◆ Input for this task

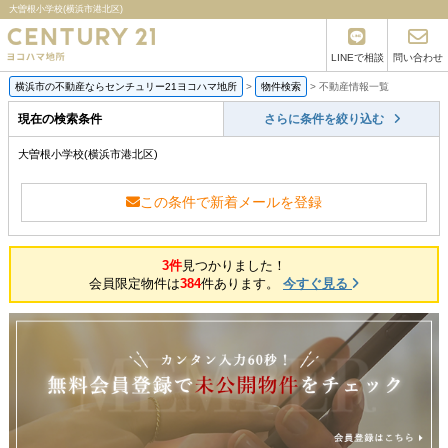
大曽根小学校(横浜市港北区)
LINEで相談
問い合わせ
横浜市の不動産ならセンチュリー21ヨコハマ地所
>
物件検索
>
不動産情報一覧
現在の検索条件
さらに条件を絞り込む
大曽根小学校(横浜市港北区)
この条件で新着メールを登録
3件
見つかりました！
会員限定物件は
384
件あります。
今すぐ見る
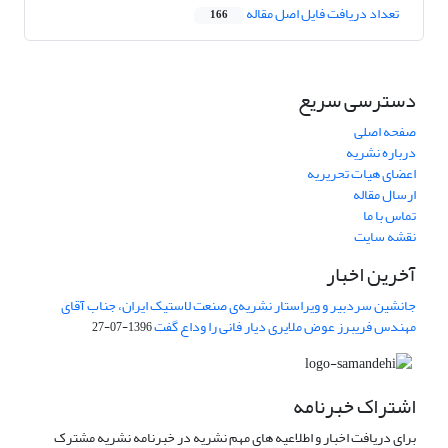
تعداد دریافت فایل اصل مقاله
166
دسترسی سریع
صفحه اصلی
درباره نشریه
اعضای هیات تحریریه
ارسال مقاله
تماس با ما
نقشه سایت
آخرین اخبار
جانشین سردبیر و ویراستار نشریه‌ی صنعت لاستیک ایران، جناب آقای
مهندس فریبرز عوض ملایری دیار فانی را وداع گفت
1396-07-27
اشتراک خبرنامه
برای دریافت اخبار و اطلاعیه های مهم نشریه در خبرنامه نشریه مشترک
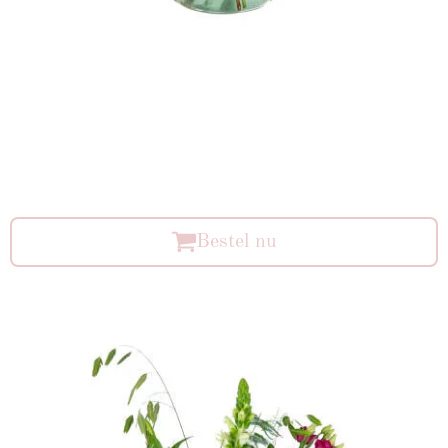
Bestel nu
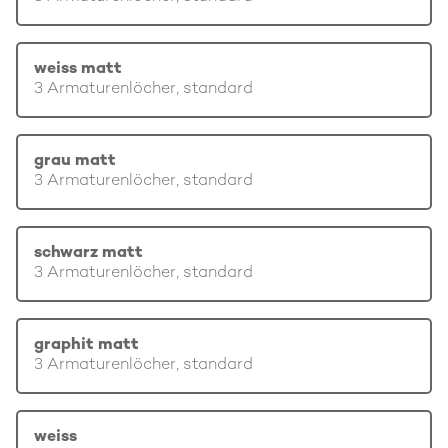
weiss matt
3 Armaturenlöcher, standard
grau matt
3 Armaturenlöcher, standard
schwarz matt
3 Armaturenlöcher, standard
graphit matt
3 Armaturenlöcher, standard
weiss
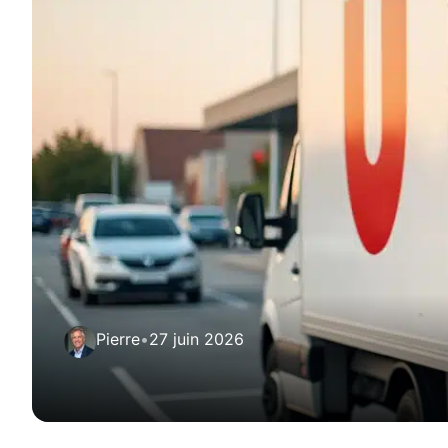
Pierre
•
27 juin 2026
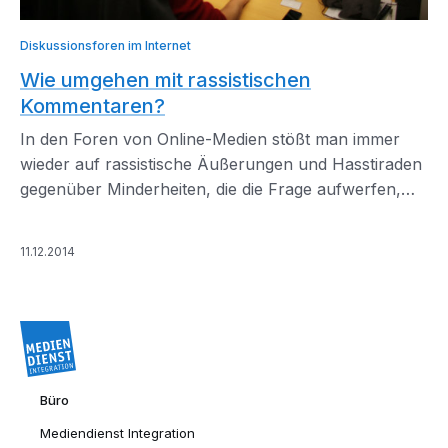
Diskussionsforen im Internet
Wie umgehen mit rassistischen
Kommentaren?
In den Foren von Online-Medien stößt man immer
wieder auf rassistische Äußerungen und Hasstiraden
gegenüber Minderheiten, die die Frage aufwerfen,
wo die Grenzen der Meinungsfreiheit liegen.
11.12.2014
Büro
Mediendienst Integration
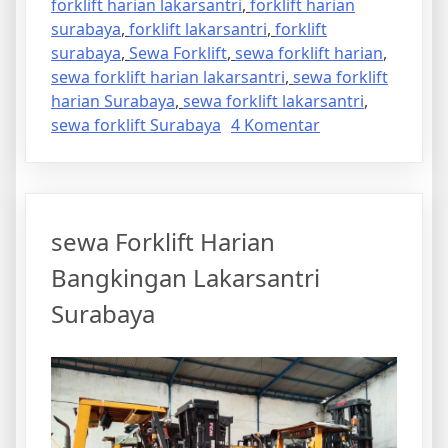
forklift harian lakarsantri
,
forklift harian
surabaya
,
forklift lakarsantri
,
forklift
surabaya
,
Sewa Forklift
,
sewa forklift harian
,
sewa forklift harian lakarsantri
,
sewa forklift
harian Surabaya
,
sewa forklift lakarsantri
,
pada
sewa forklift Surabaya
4 Komentar
sewa
Forklift
Harian
Lakarsantri
sewa Forklift Harian
Surabaya
Bangkingan Lakarsantri
Surabaya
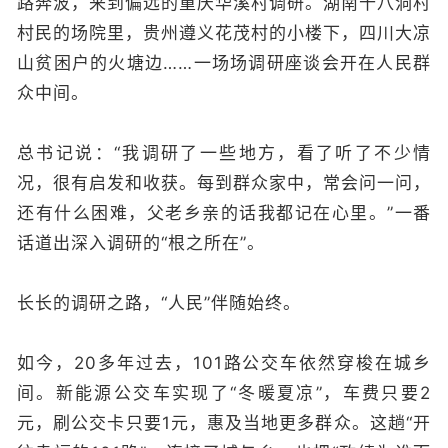
路奔波，来到偏远的重庆华溪村调研。湖南十八洞村
村民的场院里，贵州遵义花茂村的小楼下，四川大凉
山贫困户的火塘边……一场场调研座谈会开在人民群
众中间。
总书记说：“我调研了一些地方，看了听了不少情
况，很有启发和收获。每到群众家中，常会问一问，
还有什么困难，父老乡亲的话我都记在心里。”一番
话道出深入调研的“根之所在”。
长长的调研之路，“人民”伴随始终。
如今，20多年过去，101路公交车依然穿梭在城乡
间。新能源公交车实现了“冬暖夏凉
”
，车费只要2
元，刷公交卡只要1元，惠及当地更多群众。这趟“开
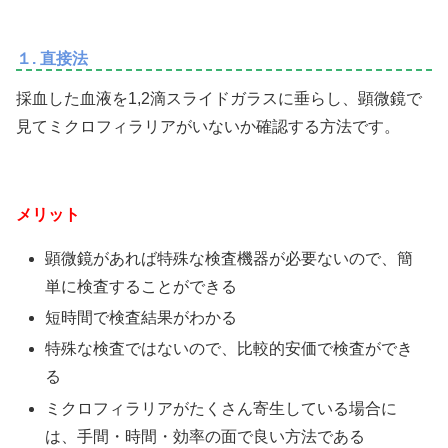
１. 直接法
採血した血液を1,2滴スライドガラスに垂らし、顕微鏡で
見てミクロフィラリアがいないか確認する方法です。
メリット
顕微鏡があれば特殊な検査機器が必要ないので、簡
単に検査することができる
短時間で検査結果がわかる
特殊な検査ではないので、比較的安価で検査ができ
る
ミクロフィラリアがたくさん寄生している場合に
は、手間・時間・効率の面で良い方法である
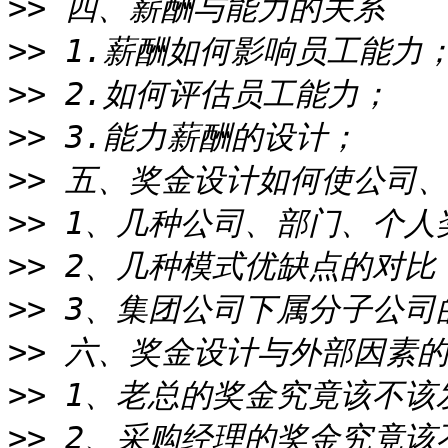
>>
>>
>>
>>
>>
>>
>>
>>
>>
>>
>>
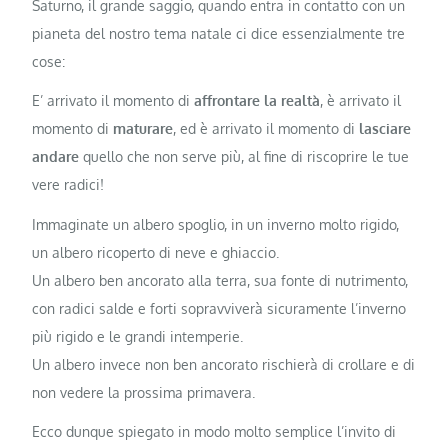
Saturno, il grande saggio, quando entra in contatto con un
pianeta del nostro tema natale ci dice essenzialmente tre
cose:
E’ arrivato il momento di
affrontare la realtà
, è arrivato il
momento di
maturare
, ed è arrivato il momento di
lasciare
andare
quello che non serve più, al fine di riscoprire le tue
vere radici!
Immaginate un albero spoglio, in un inverno molto rigido,
un albero ricoperto di neve e ghiaccio.
Un albero ben ancorato alla terra, sua fonte di nutrimento,
con radici salde e forti sopravviverà sicuramente l’inverno
più rigido e le grandi intemperie.
Un albero invece non ben ancorato rischierà di crollare e di
non vedere la prossima primavera.
Ecco dunque spiegato in modo molto semplice l’invito di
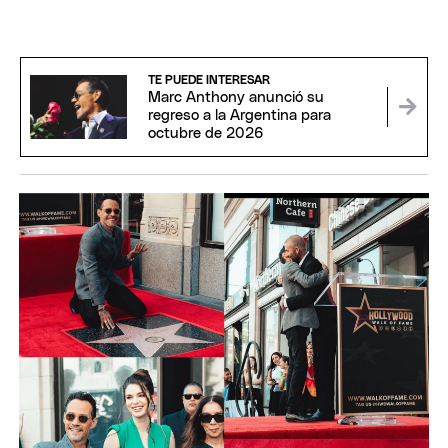
TE PUEDE INTERESAR
Marc Anthony anunció su
regreso a la Argentina para
octubre de 2026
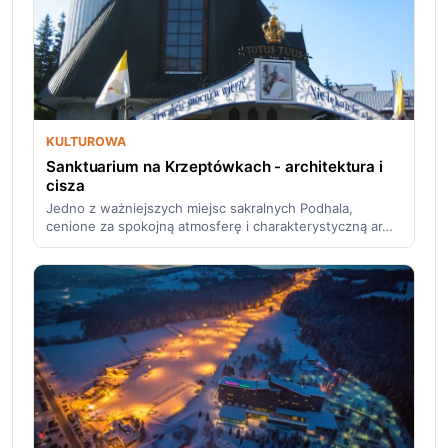
KULTUROWA
Sanktuarium na Krzeptówkach - architektura i
cisza
Jedno z ważniejszych miejsc sakralnych Podhala,
cenione za spokojną atmosferę i charakterystyczną ar…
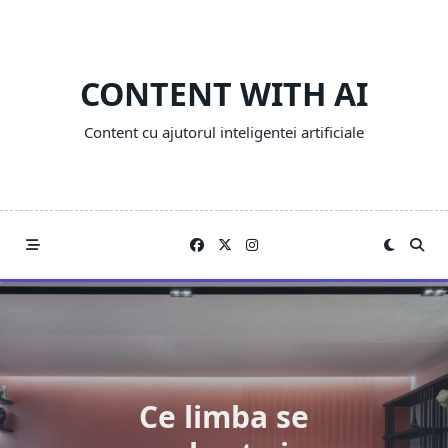
Skip
to
content
CONTENT WITH AI
Content cu ajutorul inteligentei artificiale
Ce limba se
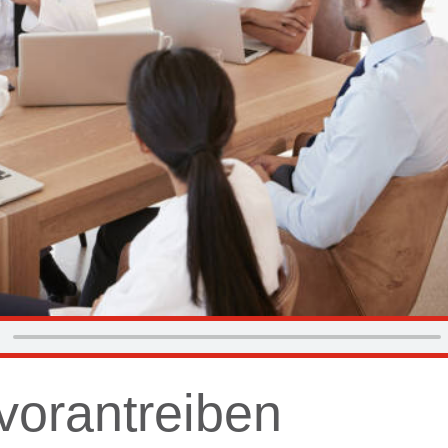
vorantreiben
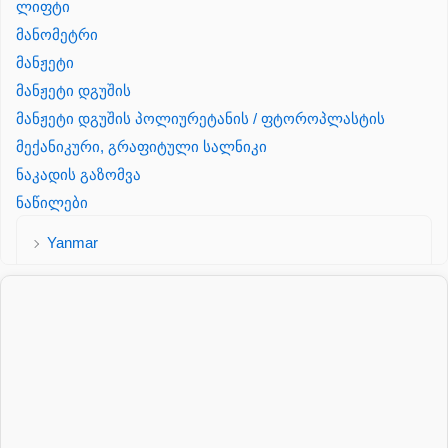
ლიფტი
მანომეტრი
მანჟეტი
მანჟეტი დგუშის
მანჟეტი დგუშის პოლიურეტანის / ფტოროპლასტის
მექანიკური, გრაფიტული სალნიკი
ნაკადის გაზომვა
ნაწილები
Yanmar
პალეტის შესაფუთი დანადგარი
პილნიკი
პილნიკი პლასმასის
პნევმატიკა
რეზინის რგოლი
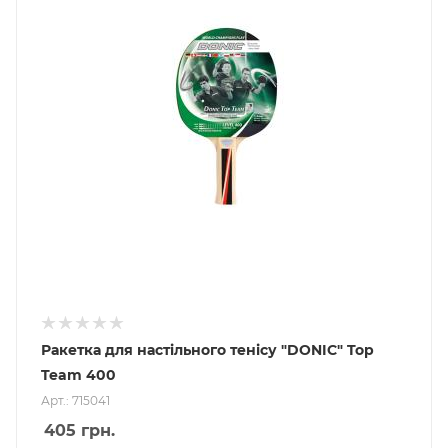
Ракетка для настільного тенісу "DONIC" Top
Team 400
Арт.: 715041
405
грн.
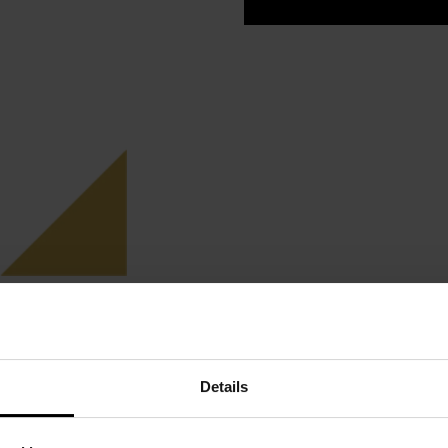
eath in decorated with
epending on the product
make sure your flowers will
Details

◆ Task to complete
Return all lines from the data that include the string "arrivato".

◆ Answer box
E’ arrivato il momento di
, è arrivato il
, ed è arrivato il momento di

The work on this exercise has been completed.